- [Task to carry out]: I would like you to print all the records below exactly as they are.

-------- Study material --------

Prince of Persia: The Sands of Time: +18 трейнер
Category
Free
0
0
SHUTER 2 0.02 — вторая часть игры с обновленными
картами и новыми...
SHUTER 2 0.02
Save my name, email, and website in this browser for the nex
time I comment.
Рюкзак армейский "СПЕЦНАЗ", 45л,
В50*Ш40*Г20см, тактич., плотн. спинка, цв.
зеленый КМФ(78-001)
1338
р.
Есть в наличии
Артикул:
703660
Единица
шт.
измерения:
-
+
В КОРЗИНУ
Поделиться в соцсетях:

--------

- [Answer to this problem]:
Prince of Persia: The Sands of Time: +18 трейнер
Category
Free
0
0
SHUTER 2 0.02 — вторая часть игры с обновленными
картами и новыми...
SHUTER 2 0.02
Save my name, email, and website in this browser for the nex
time I comment.
Рюкзак армейский "СПЕЦНАЗ", 45л,
В50*Ш40*Г20см, тактич., плотн. спинка, цв.
зеленый КМФ(78-001)
1338
р.
Есть в наличии
Артикул:
703660
Единица
шт.
измерения:
-
+
В КОРЗИНУ
Поделиться в соцсетях:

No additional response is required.